Réfléchissez à certaines des choses qui vous ont inquiété dans le passé. Il y a de fortes chances que, dans de nombreux cas, ces choses ne se soient jamais produites. Dans d’autres cas, elles se sont produites et vous êtes maintenant de l’autre côté de la situation. Quoi qu’il en soit, il peut être utile de reconnaître que ce ne sont pas nos inquiétudes qui nous aident à surmonter nos difficultés, mais l’action lorsque cela est nécessaire, le temps, le soutien et l’acceptation.

Inventaire des actions

Si votre esprit est envahi par les soucis, demandez-vous s’il y a quelque chose qui doit (ou peut) être fait. Si c’est le cas, vous pouvez écrire votre plan d’action et vous libérer l’esprit. S’il n’y a aucune mesure à prendre, faites-le savoir à votre esprit bien intentionné et redirigez-vous vers quelque chose d’apaisant, d’édifiant, de présent ou de pratique.

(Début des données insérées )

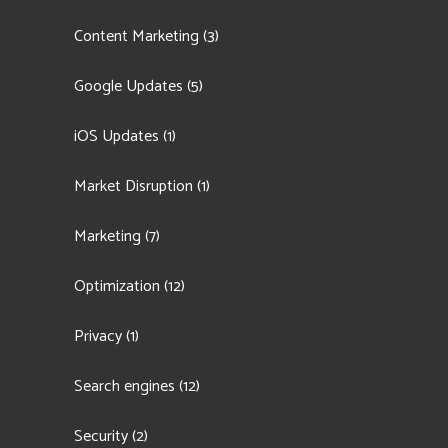
Content Marketing
(3)
Google Updates
(5)
iOS Updates
(1)
Market Disruption
(1)
Marketing
(7)
Optimization
(12)
Privacy
(1)
Search engines
(12)
Security
(2)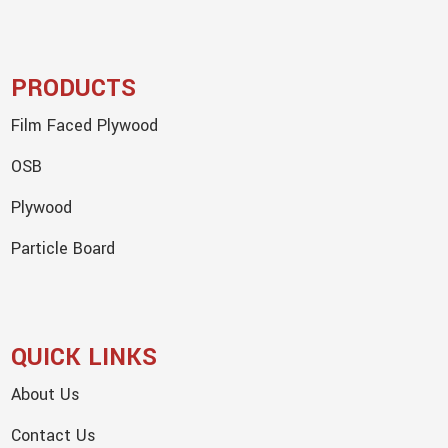
PRODUCTS
Film Faced Plywood
OSB
Plywood
Particle Board
QUICK LINKS
About Us
Contact Us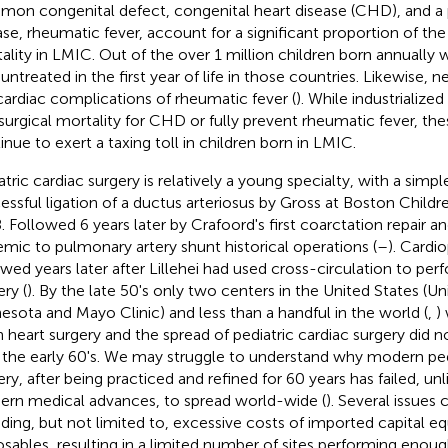
on congenital defect, congenital heart disease (CHD), and a
ase, rheumatic fever, account for a significant proportion of the
ality in LMIC. Out of the over 1 million children born annually 
 untreated in the first year of life in those countries. Likewise, 
cardiac complications of rheumatic fever (
). While industrialize
surgical mortality for CHD or fully prevent rheumatic fever, the
inue to exert a taxing toll in children born in LMIC.
tric cardiac surgery is relatively a young specialty, with a simple 
essful ligation of a ductus arteriosus by Gross at Boston Childre
. Followed 6 years later by Crafoord's first coarctation repair a
emic to pulmonary artery shunt historical operations (
–
). Cardi
owed years later after Lillehei had used cross-circulation to per
ry (
). By the late 50's only two centers in the United States (Uni
esota and Mayo Clinic) and less than a handful in the world (
,
)
 heart surgery and the spread of pediatric cardiac surgery did n
l the early 60's. We may struggle to understand why modern ped
ery, after being practiced and refined for 60 years has failed, u
rn medical advances, to spread world-wide (
). Several issue
uding, but not limited to, excessive costs of imported capital 
osables, resulting in a limited number of sites performing enoug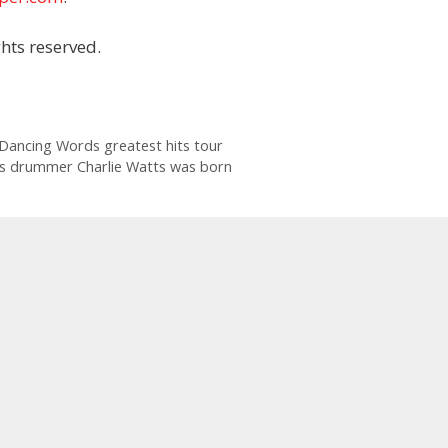
hts reserved.
 Dancing Words greatest hits tour
nes drummer Charlie Watts was born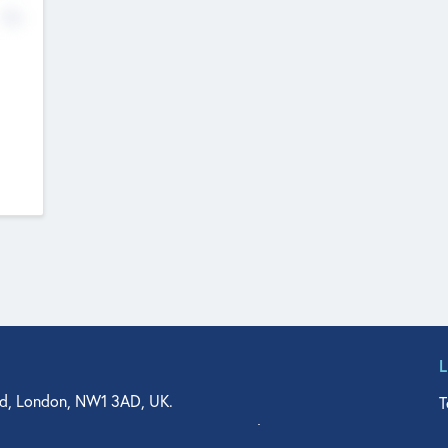
No
d, London, NW1 3AD, UK.
T
agler Drive, Suite 350, West Palm Beach, FL 33401, USA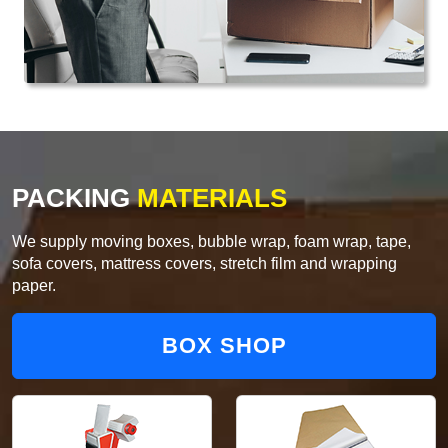
PACKING
MATERIALS
We supply moving boxes, bubble wrap, foam wrap, tape,
sofa covers, mattress covers, stretch film and wrapping
paper.
BOX SHOP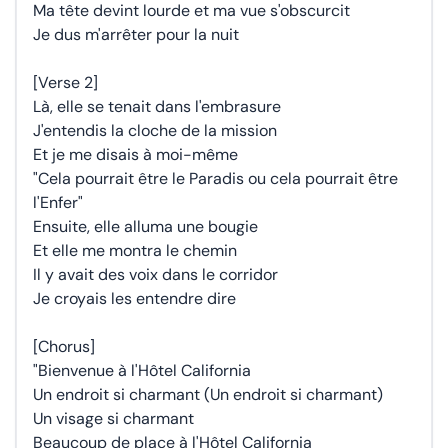
Ma tête devint lourde et ma vue s'obscurcit
Je dus m'arrêter pour la nuit
[Verse 2]
Là, elle se tenait dans l'embrasure
J'entendis la cloche de la mission
Et je me disais à moi-même
"Cela pourrait être le Paradis ou cela pourrait être
l'Enfer"
Ensuite, elle alluma une bougie
Et elle me montra le chemin
Il y avait des voix dans le corridor
Je croyais les entendre dire
[Chorus]
"Bienvenue à l'Hôtel California
Un endroit si charmant (Un endroit si charmant)
Un visage si charmant
Beaucoup de place à l'Hôtel California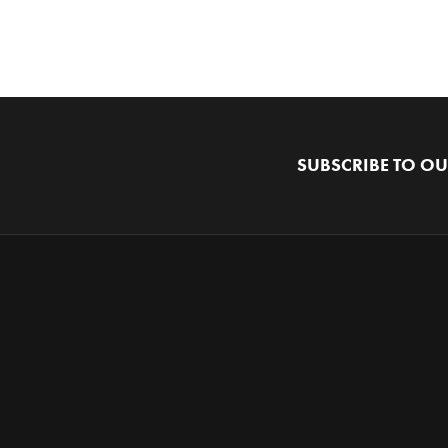
SUBSCRIBE TO OU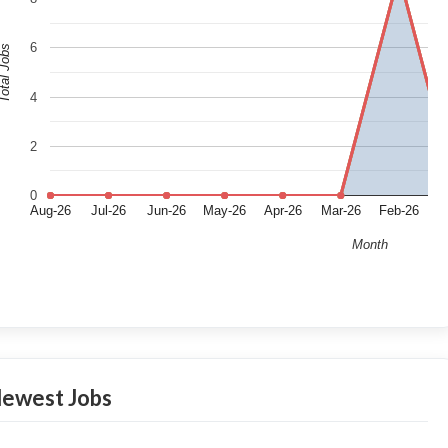
6
tal Jobs
4
2
0
Aug-26
Jul-26
Jun-26
May-26
Apr-26
Mar-26
Feb-26
J
Month
ewest Jobs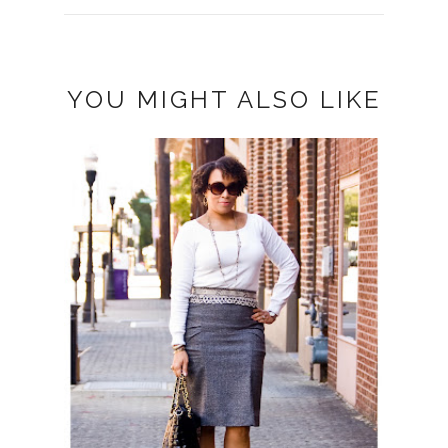
YOU MIGHT ALSO LIKE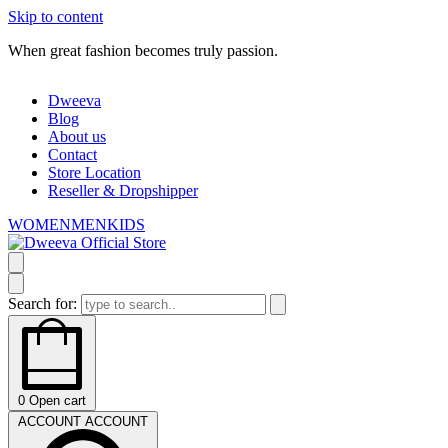
Skip to content
When great fashion becomes truly passion.
W
Dweeva
Blog
About us
Contact
Store Location
Reseller & Dropshipper
WOMEN
MEN
KIDS
Search for:
0
Open cart
ACCOUNT
ACCOUNT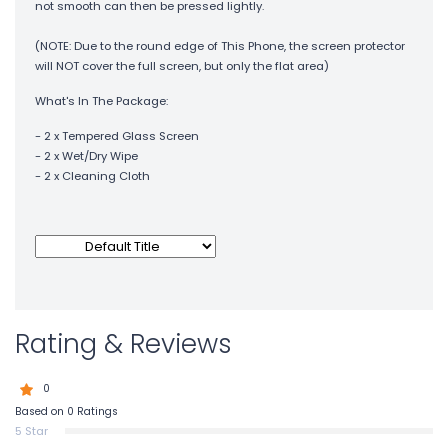
not smooth can then be pressed lightly.
(NOTE: Due to the round edge of This Phone, the screen protector
will NOT cover the full screen, but only the flat area)
What's In The Package:
- 2 x Tempered Glass Screen
- 2 x Wet/Dry Wipe
- 2 x Cleaning Cloth
Rating & Reviews
0
Based on 0 Ratings
5 Star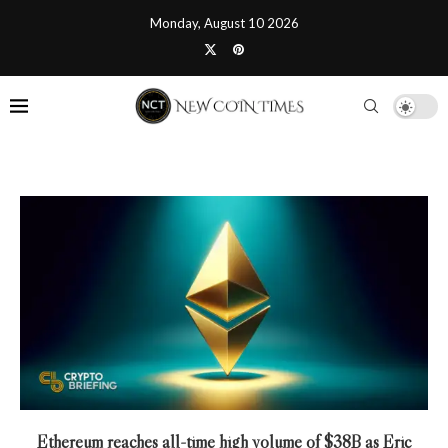
Monday, August 10 2026
Ethereum reaches all-time high volume of $38B as Eric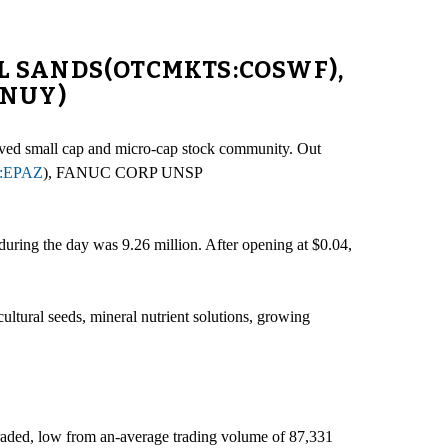
OIL SANDS(OTCMKTS:COSWF),
ANUY)
rserved small cap and micro-cap stock community. Out
:EPAZ
), FANUC CORP UNSP
uring the day was 9.26 million. After opening at $0.04,
ultural seeds, mineral nutrient solutions, growing
traded, low from an-average trading volume of 87,331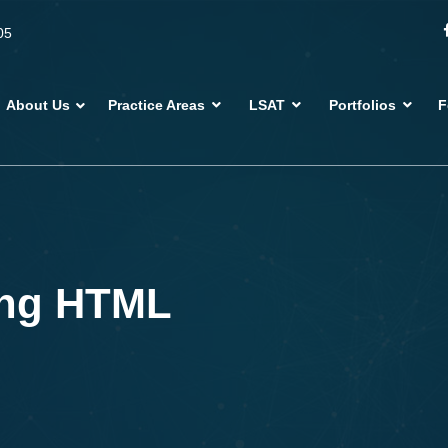
05
About Us
Practice Areas
LSAT
Portfolios
F
ing HTML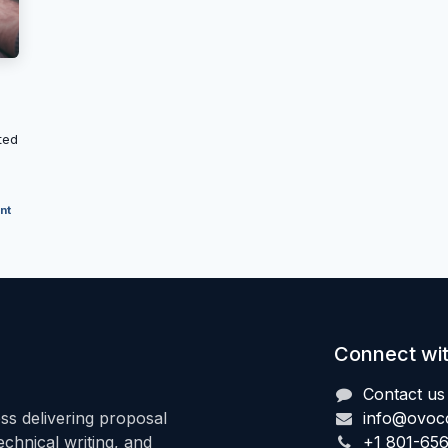
ted
nt
Connect wit
Contact us
s delivering proposal
info@ovoc
hnical writing, and
+1 801-65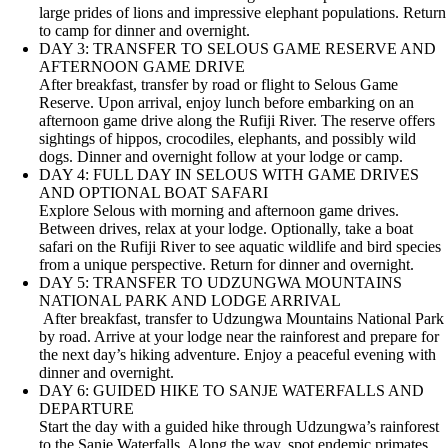
large prides of lions and impressive elephant populations. Return
to camp for dinner and overnight.
DAY 3: TRANSFER TO SELOUS GAME RESERVE AND
AFTERNOON GAME DRIVE
After breakfast, transfer by road or flight to Selous Game
Reserve. Upon arrival, enjoy lunch before embarking on an
afternoon game drive along the Rufiji River. The reserve offers
sightings of hippos, crocodiles, elephants, and possibly wild
dogs. Dinner and overnight follow at your lodge or camp.
DAY 4: FULL DAY IN SELOUS WITH GAME DRIVES
AND OPTIONAL BOAT SAFARI
Explore Selous with morning and afternoon game drives.
Between drives, relax at your lodge. Optionally, take a boat
safari on the Rufiji River to see aquatic wildlife and bird species
from a unique perspective. Return for dinner and overnight.
DAY 5: TRANSFER TO UDZUNGWA MOUNTAINS
NATIONAL PARK AND LODGE ARRIVAL
After breakfast, transfer to Udzungwa Mountains National Park
by road. Arrive at your lodge near the rainforest and prepare for
the next day’s hiking adventure. Enjoy a peaceful evening with
dinner and overnight.
DAY 6: GUIDED HIKE TO SANJE WATERFALLS AND
DEPARTURE
Start the day with a guided hike through Udzungwa’s rainforest
to the Sanje Waterfalls. Along the way, spot endemic primates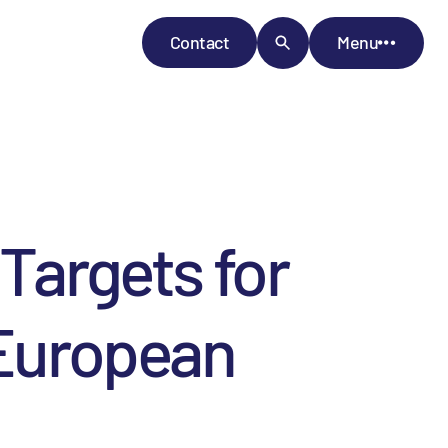
Contact
Menu
Targets for
 European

Faites confiance à votre futur moi

Souvent, lorsque nous nous inquiétons pour l’avenir, nous ne disposons pas des informations et de l’intuition dont nous aurons besoin (et que nous possédons) si les scénarios qui nous inquiètent se réalisent. Nous ne pouvons pas savoir ce dont nous aurons besoin à l’avenir parce que nous n’y sommes pas encore. Bien sûr, si vous avez une intuition sur la façon dont vous pouvez vous occuper d’une situation future, honorez-la. Mais si votre esprit est bloqué en mode inquiétude et qu’il n’y a rien que vous puissiez faire dans le présent, essayez de faire confiance à votre moi futur. Dites-vous : Si cela arrive, je m’en occuperai à ce moment-là. Je disposerai d’informations et d’une intuition que je n’ai pas aujourd’hui, car ce n’est pas encore le cas. Revenez ensuite au moment présent, factuel, et prenez soin de vous du mieux que vous pouvez. Cela ouvrira la voie à la force et à la clarté qui vous aideront à affronter l’avenir, quel qu’il soit.